In a move that will surprise no one, Luciano Acosta’s year of frustration is set to end with the midfielder leaving D.C. United, as he told The Athletic’s Pablo Maurer. United seems likely to retain Acosta’s MLS rights, as they have made him offers; however, in addition to European clubs being on the table, apparently there are unnamed MLS clubs interested as well. Even with Acosta being out of contract, I would think that it would require more than is typically traded for discovery list priority for Acosta to be traded within the league.
Acosta had two runs of incandescent form in his career at D.C. United, both of which propelled D.C. United to the playoffs. The first was in 2016, when he and Patrick Mullins, along with Lloyd Sam, Lamar Neagle, Rob Vincent, and many others, went from July 31 through the end of the season with only one loss. That season ended with an ignominious playoff defeat to Orlando City SC, though it led D.C. United to pay its then highest-ever transfer fee to permanently secure Acosta’s services.
The other run of just superb form was just this time last year, the famed LuchoRoo combination between Acosta and Wayne Rooney that again propelled the team into the playoffs on the back of an unbeaten September and October.
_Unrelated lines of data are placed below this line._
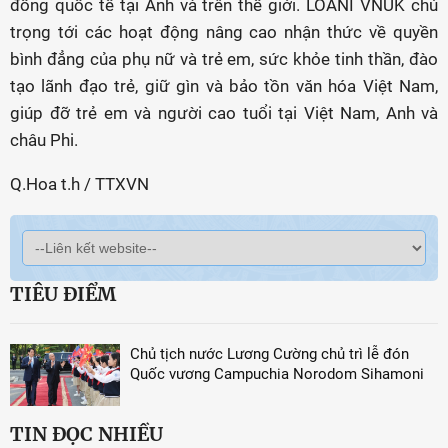
đồng quốc tế tại Anh và trên thế giới. LOANI VNUK chú
trọng tới các hoạt động nâng cao nhận thức về quyền
bình đẳng của phụ nữ và trẻ em, sức khỏe tinh thần, đào
tạo lãnh đạo trẻ, giữ gìn và bảo tồn văn hóa Việt Nam,
giúp đỡ trẻ em và người cao tuổi tại Việt Nam, Anh và
châu Phi.
Q.Hoa t.h / TTXVN
TIÊU ĐIỂM
Chủ tịch nước Lương Cường chủ trì lễ đón
Quốc vương Campuchia Norodom Sihamoni
TIN ĐỌC NHIỀU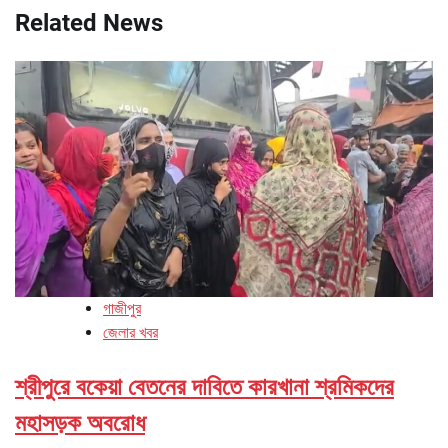
Related News
গাজীপুর
জেলার খবর
শ্রীপুরে বকেয়া বেতনের দাবিতে কারখানা শ্রমিকদের
মহাসড়ক অবরোধ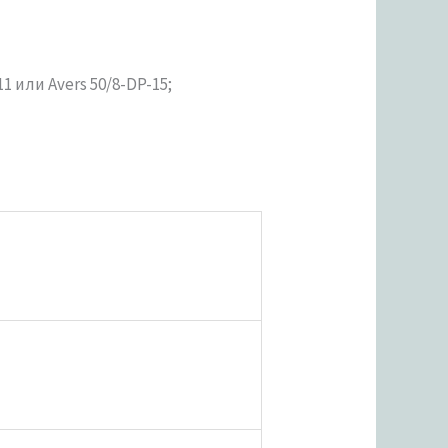
 или Avers 50/8-DP-15;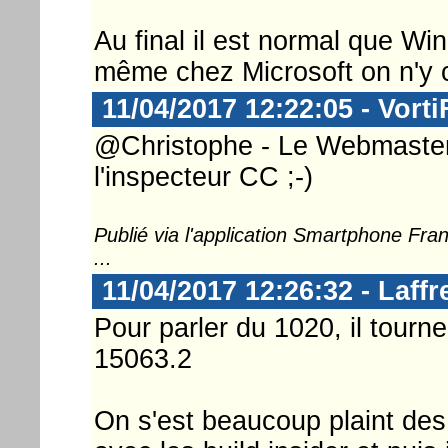
Au final il est normal que W
même chez Microsoft on n'y c
11/04/2017 12:22:05 - Vorti
@Christophe - Le Webmaster ..
l'inspecteur CC ;-)
Publié via l'application Smartphone Fr
...
11/04/2017 12:26:32 - Laffr
Pour parler du 1020, il tou
15063.2
On s'est beaucoup plaint de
That season also ended in the first round of the playoffs in a heartbreaking loss to the Columbus Crew on penalty kicks.
Other times, he was inconsistent, a tantalizing talent who sometimes tried too hard to do it all himself. Sometimes that seemed to be because he was who the whole team looked towards; other times it seemed like he was trying to prove to everyone watching that he deserved to be there over the players started in his place. We’ll talk about his 2019 more specifically in an upcoming Season Review article, but suffice it to say he seemed a bit of both of these this year.
This team doesn’t need necessarily need a player like Luciano Acosta to play solid, top-five in the Eastern Conference soccer year-in and year-out (as long as everything is executed well). But they do need an Acosta, one firing on all cylinders, if they want to take that next step back into the upper echelons of the league. The offseason is long and full of twists and turns, starts and stops, but the drum we always bang will be as loud as ever. If you stand still in an MLS offseason, you get left behind.
Thank you for everything, Lucho. You’ll be missed.